I think any of my experience since 2015 was principally data-driven. MyBankTracker, Investopedia/Dotdash, Even Financial. All of these companies had data-driven business models. Online publications is principally driven by our SEM and SEO measures. The editorial calendar, and thus our engineering cycles, revolved around it, and led to numerous nuanced updates that had large business impact. Beyond publishing, data drives decisions about widget featured to add, which enable a higher-resolution development of our user personal modeling (for traffice segmentation). While at Bloomberg, bug and feature requests were prioritized by data (frequency + value), without only rare prioritization of requests for high-status clients. At Percipio, we had a more extreme single-minded focus on using data to drive decisions about how A/B tests affected revenue — to the point that tests were rarely used because revenue changes after-deployment were the simplest way to test the efficacy of incremental feature changes.

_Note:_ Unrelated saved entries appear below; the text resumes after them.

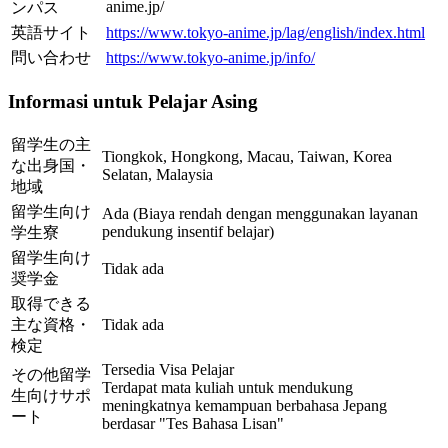
anime.jp/
ンパス
英語サイト
https://www.tokyo-anime.jp/lag/english/index.html
問い合わせ
https://www.tokyo-anime.jp/info/
Informasi untuk Pelajar Asing
留学生の主
Tiongkok, Hongkong, Macau, Taiwan, Korea
な出身国・
Selatan, Malaysia
地域
留学生向け
Ada (Biaya rendah dengan menggunakan layanan
pendukung insentif belajar)
学生寮
留学生向け
Tidak ada
奨学金
取得できる
主な資格・
Tidak ada
検定
Tersedia Visa Pelajar
その他留学
Terdapat mata kuliah untuk mendukung
生向けサポ
meningkatnya kemampuan berbahasa Jepang
ート
berdasar "Tes Bahasa Lisan"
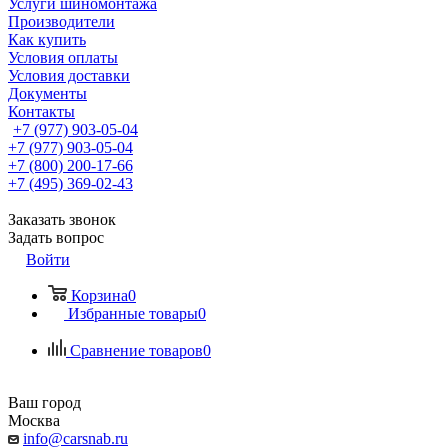
Услуги шиномонтажа
Производители
Как купить
Условия оплаты
Условия доставки
Документы
Контакты
+7 (977) 903-05-04
+7 (977) 903-05-04
+7 (800) 200-17-66
+7 (495) 369-02-43
Заказать звонок
Задать вопрос
Войти
Корзина
0
Избранные товары
0
Сравнение товаров
0
Ваш город
Москва
info@carsnab.ru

In the cases above where we segmented traffic, these models would for data-products that we sold to out partners. At MyBankTracker we also had a sizable web crawling/scraping programme, which was repackaged as a data / API subscription service. For MyBankTracker, Investopedia/Dotdash, Even Financial, our traffic was organized by the personalization engine, into API calls to our demand-side partners (financial institutions). This was an API data product that was the backbone of revenue. At Medidata, one of the 5 product tiers was a data products that collected longitudinal and operational data from across the clinical trial, and this data was the direct product for use in the clients’ analytics and planning programmes. At MyBankTracker we were developing a data product for revenue estimation of financial media websites.